Define the loss function and optimizer.
Load and train the dataset.
This example is for the GPU or Ascend 910 AI processor platform. You can download the complete sample code from https://gitee.com/mindspore/mindspore/tree/r1.5/tests/st/probability/bnn_layers.
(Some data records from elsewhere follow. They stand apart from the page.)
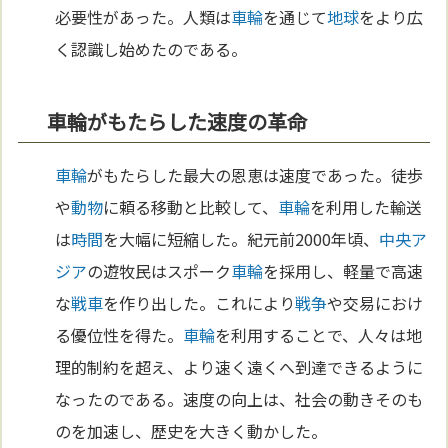
必要性があった。人類は
車輪
を通じて
地球
をより広
く認識し始めたのである。
車輪がもたらした速度の革命
車輪
がもたらした最大の恩恵は速度であった。徒歩
や
動物
に頼る移動と比較して、
車輪
を利用した輸送
は
時間
を大幅に短縮した。紀元前2000年頃、
中央ア
ジア
の遊牧民はスポーク
車輪
を採用し、軽量で高速
な
戦車
を作り出した。これにより
戦争
や交易におけ
る優位性を得た。
車輪
を利用することで、人々は地
理的制約を超え、より速く遠くへ到達できるように
なったのである。速度の向上は、社会の動きそのも
のを加速し、歴史を大きく動かした。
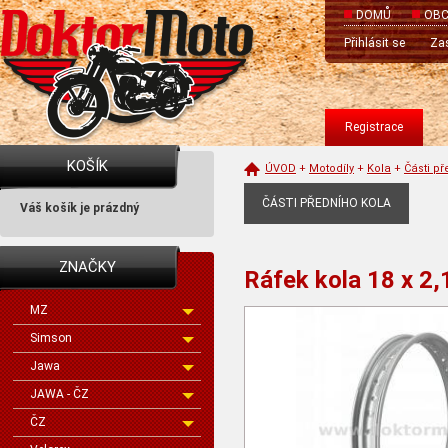
DOMŮ
OBC
Přihlásit se
Zas
Registrace
KOŠÍK
ÚVOD
+
Motodíly
+
Kola
+
Části př
ČÁSTI PŘEDNÍHO KOLA
Váš košík je prázdný
ZNAČKY
Ráfek kola 18 x 
MZ
Simson
Jawa
JAWA - ČZ
ČZ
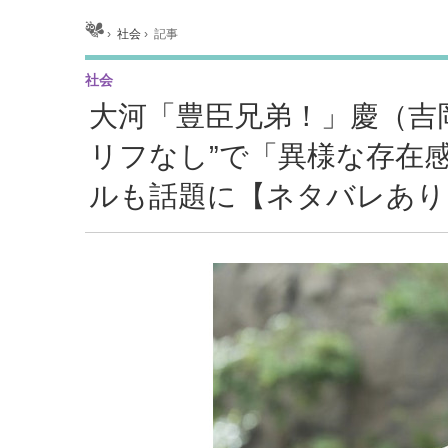
ホーム
›
社会
›
記事
社会
大河「豊臣兄弟！」慶（吉
リフなし”で「異様な存在
ルも話題に【ネタバレあり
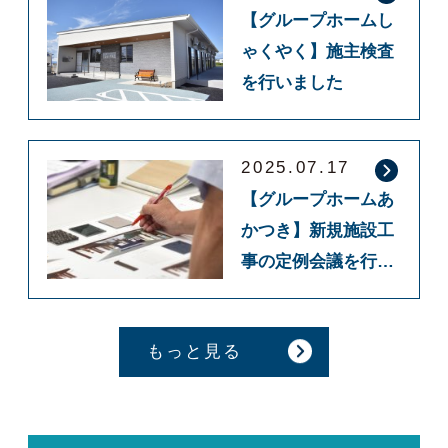
【グループホームし
ゃくやく】施主検査
を行いました
2025.07.17
【グループホームあ
かつき】新規施設工
事の定例会議を行い
ました
もっと見る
BNN only supports GRAPH mode now, please set
context.set_context(mode=context.GRAPH_MODE)
in your code.
Environment Preparation
Set the training mode to graph mode and the computing platform to GPU.
from mindspore import context
context.set_context(mode=context.GRAPH_MODE, save_graphs=False, device_target="GPU")
Data Preparation
Downloading the Dataset
Download the MNIST dataset and unzip it to the specified location, execute the following command:
mkdir -p ./datasets/MNIST_Data/train ./datasets/MNIST_Data/test
wget -NP ./datasets/MNIST_Data/train https://mindspore-website.obs.myhuaweicloud.com/notebook/datasets/mnist/train-labels-idx1-ubyte --no-check-certificate
wget -NP ./datasets/MNIST_Data/train https://mindspore-website.obs.myhuaweicloud.com/notebook/datasets/mnist/train-images-idx3-ubyte --no-check-certificate
wget -NP ./datasets/MNIST_Data/test https://mindspore-website.obs.myhuaweicloud.com/notebook/datasets/mnist/t10k-labels-idx1-ubyte --no-check-certificate
wget -NP ./datasets/MNIST_Data/test https://mindspore-website.obs.myhuaweicloud.com/notebook/datasets/mnist/t10k-images-idx3-ubyte --no-check-certificate
tree ./datasets/MNIST_Data
./datasets/MNIST_Data
├── test
│ ├── t10k-images-idx3-ubyte
│ └── t10k-labels-idx1-ubyte
└── train
├── train-images-idx3-ubyte
└── train-labels-idx1-ubyte
2 directories, 4 files
Defining the Dataset Enhancement Method
The original training dataset of the MNIST dataset is 60,000 single-channel digital images with (32,1 ,32,32)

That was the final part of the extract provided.